More and more enterprises are adopting data catalogs to be more data-driven and to provide more self-service. However, not all data catalogs are created equal. Organizations need deep cataloging when they build a data fabric. This is because, at its core, a data fabric is about eliminating human intervention as much as possible. Without deep cataloging, augmented (AI-based) orchestration is not feasible, and a data fabric cannot thus be weaved.
Deep cataloging should have three major capabilities:
Covering all types of technologies
A data fabric provides a holistic view of data across the IT landscape. In this design, a data catalog needs to cover all types of technologies. It must include not only databases, data warehouses, and data lakes, but also cloud resources, programing languages, APIs, ETL tools, and BI reporting products. Without this foundational capability, a data catalog is partial and passive. For example, if a catalog can handle only databases and BI reporting, it will need human intervention in cases like change management that may involve programming languages such as Java or Perl. This requirement of human efforts undermines the very concept of data fabric.
Applying quality and business policies and rules
Another trait of deep cataloging is its capability of automatically applying quality and business policies/rules. An enterprise data catalog should incorporate quality metrics and visualize quality scores at every step of the data supply chain. When you have thorough understanding of quality behind the assets, you can reduce costs by eliminating duplicated or unused data. In addition, together with data lineage, this dynamic understanding of data quality establishes trust. As a result, self-service becomes much more efficient.

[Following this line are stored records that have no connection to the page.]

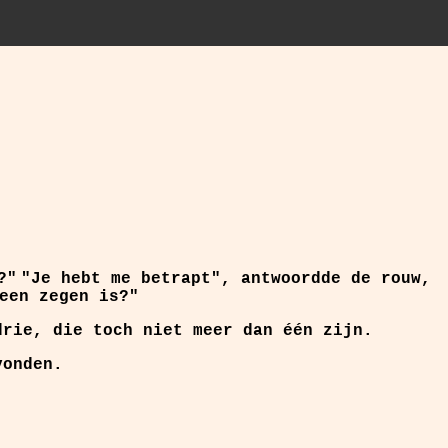
?"
"Je hebt me betrapt", antwoordde de rouw,
een zegen is?"
rie, die toch niet meer dan één zijn.
vonden.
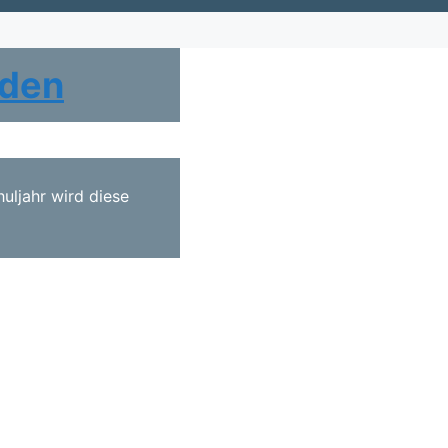
lden
uljahr wird diese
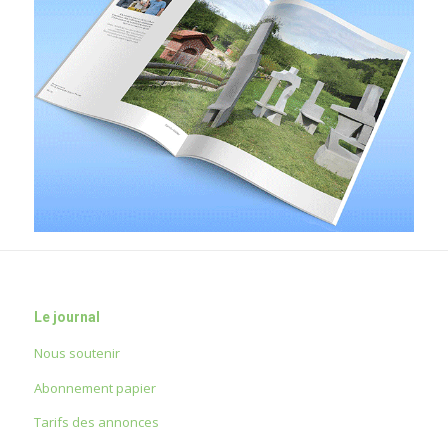
Le journal
Nous soutenir
Abonnement papier
Tarifs des annonces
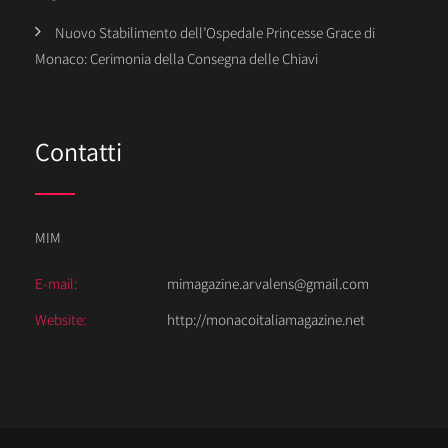
Nuovo Stabilimento dell’Ospedale Princesse Grace di
Monaco: Cerimonia della Consegna delle Chiavi
Contatti
MIM
E-mail:
mimagazine.arvalens@gmail.com
Website:
http://monacoitaliamagazine.net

What more, deep cataloging provides automatic mapping of assets to terms and associating business policies/rules. By doing so, organizations can enhance proactive data governance and enable better decision making. We can use a map analogy here: A map with street names and addresses is useful but not sufficient. You want to know traffic information, what are the traffic rules and what happens when rules are violated etc. Armed with such insights, authorities can make, change, and enforce traffic rules proactively; and travelers can find the best time and best route to get to a destination
By the same token, using deep cataloging, enterprises understand how data flows from source to target through various systems; how reliable their systems are; what policies and rules are in place for what assets; and how these policies and rules are enforced. With this knowledge, they can make sounder decisions based on facts.
Enabling collaboration and meeting the needs of all types of users
One of the key benefits and capabilities of deep cataloging is a platform for collaboration and a single model with multiple use cases.
As part of an enterprise information intelligence graph, this data catalog facilitates communications between business and technical users. Powered by open APIs and integration with popular third-party platforms such as ServiceNow, this catalog bridges the gap between IT and business users.
No matter how complicated systems are, data flow is transparent for everybody to see in this data catalog. Enterprise segments/user personas see their view and how it relates to other views built upon the same model. Everybody can translate the information in his/her own and more meaningful way. For example, data stewards can set up policies and rules and exert control; and compliance officers can easily find the PII information and enforce rules and policies according to regulations. They can conduct all these activities independently, true instances of shadow IT.
A key difference between an active data catalog and a passive one is the ability to activate metadata. Embedded impact analysis is one of the features of an active data catalog or deep cataloging. This analysis shows the cause-and-effect, visualizing the consequences of any proposed changes. Cloud architect can use this analysis to make and execute data migration plans. Application developers can leverage it to do testing and prioritize resources.
As we can see, deep cataloging does not discriminate; all personas, business or technical, can benefit from it.
To sum up, deep cataloging, coupled with automation is an essential to building a data fabric. With broad technology coverage, automation, application of quality and other types of rules and policies, and versatility for all user personas, it enables enterprises to get the most value out of their data in a very short time.